**INSTRUCTIONS FOR THE TASK:** Because the entries hold pictures, reproduce only their words, exactly as written.

==== MATERIAL PROVIDED ====

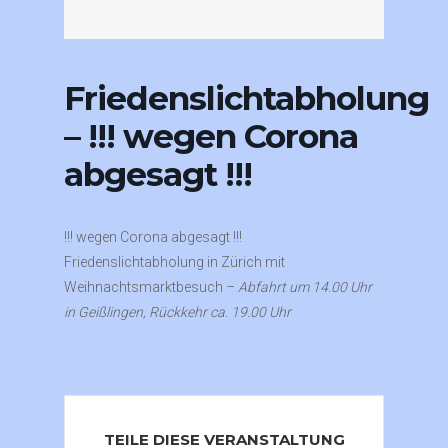
Friedenslichtabholung
– !!! wegen Corona
abgesagt !!!
!!! wegen Corona abgesagt !!!
Friedenslichtabholung in Zürich mit
Weihnachtsmarktbesuch –
Abfahrt um 14.00 Uhr
in Geißlingen, Rückkehr ca. 19.00 Uhr
TEILE DIESE VERANSTALTUNG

====

**PROBLEM SOLUTION:**
Friedenslichtabholung
– !!! wegen Corona
abgesagt !!!
!!! wegen Corona abgesagt !!!
Friedenslichtabholung in Zürich mit
Weihnachtsmarktbesuch –
Abfahrt um 14.00 Uhr
in Geißlingen, Rückkehr ca. 19.00 Uhr
TEILE DIESE VERANSTALTUNG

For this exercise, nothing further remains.